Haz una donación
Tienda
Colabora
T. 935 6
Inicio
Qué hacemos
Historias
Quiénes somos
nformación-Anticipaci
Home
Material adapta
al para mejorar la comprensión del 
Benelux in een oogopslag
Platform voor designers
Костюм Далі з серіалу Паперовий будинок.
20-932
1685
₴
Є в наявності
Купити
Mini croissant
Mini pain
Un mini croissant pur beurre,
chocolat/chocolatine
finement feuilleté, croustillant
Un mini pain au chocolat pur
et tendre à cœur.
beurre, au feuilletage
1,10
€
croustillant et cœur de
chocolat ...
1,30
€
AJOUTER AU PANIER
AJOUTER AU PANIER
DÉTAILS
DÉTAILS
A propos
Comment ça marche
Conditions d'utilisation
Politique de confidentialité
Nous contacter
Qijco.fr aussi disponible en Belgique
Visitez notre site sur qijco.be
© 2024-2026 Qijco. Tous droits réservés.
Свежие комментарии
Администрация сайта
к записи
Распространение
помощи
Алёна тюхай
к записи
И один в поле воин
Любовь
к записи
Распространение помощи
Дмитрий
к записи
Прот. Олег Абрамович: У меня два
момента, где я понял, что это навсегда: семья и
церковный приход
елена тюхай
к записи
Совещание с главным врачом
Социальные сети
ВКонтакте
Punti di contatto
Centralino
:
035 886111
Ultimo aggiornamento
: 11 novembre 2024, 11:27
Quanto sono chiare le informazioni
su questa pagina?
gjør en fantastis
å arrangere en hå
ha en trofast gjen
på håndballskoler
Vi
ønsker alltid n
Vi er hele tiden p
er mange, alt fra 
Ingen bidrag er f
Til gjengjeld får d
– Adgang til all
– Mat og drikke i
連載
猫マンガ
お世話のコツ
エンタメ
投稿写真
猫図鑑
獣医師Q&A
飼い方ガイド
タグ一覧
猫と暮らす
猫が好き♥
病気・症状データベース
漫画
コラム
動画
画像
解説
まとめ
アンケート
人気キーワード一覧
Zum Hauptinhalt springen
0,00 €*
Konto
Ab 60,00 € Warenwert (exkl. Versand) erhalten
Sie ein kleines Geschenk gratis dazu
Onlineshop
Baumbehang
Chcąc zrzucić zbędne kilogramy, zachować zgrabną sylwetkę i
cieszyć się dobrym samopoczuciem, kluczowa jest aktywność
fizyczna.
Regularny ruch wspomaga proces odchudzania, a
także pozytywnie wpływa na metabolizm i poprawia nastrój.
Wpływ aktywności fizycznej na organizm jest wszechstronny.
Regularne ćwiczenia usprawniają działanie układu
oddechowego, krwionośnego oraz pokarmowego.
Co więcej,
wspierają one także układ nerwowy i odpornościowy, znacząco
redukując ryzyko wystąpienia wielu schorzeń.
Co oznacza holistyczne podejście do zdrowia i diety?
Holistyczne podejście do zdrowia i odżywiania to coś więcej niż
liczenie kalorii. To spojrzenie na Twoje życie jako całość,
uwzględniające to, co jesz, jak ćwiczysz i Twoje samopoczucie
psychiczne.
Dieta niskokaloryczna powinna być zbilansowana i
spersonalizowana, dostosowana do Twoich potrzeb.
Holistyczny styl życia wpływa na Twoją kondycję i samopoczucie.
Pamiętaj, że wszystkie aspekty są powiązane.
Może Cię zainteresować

******

What is needed. This exercise calls for the line containing "psychiczne." and each line after it in the records, copied exactly.

Exercise response.
psychiczne.
Dieta niskokaloryczna powinna być zbilansowana i
spersonalizowana, dostosowana do Twoich potrzeb.
Holistyczny styl życia wpływa na Twoją kondycję i samopoczucie.
Pamiętaj, że wszystkie aspekty są powiązane.
Może Cię zainteresować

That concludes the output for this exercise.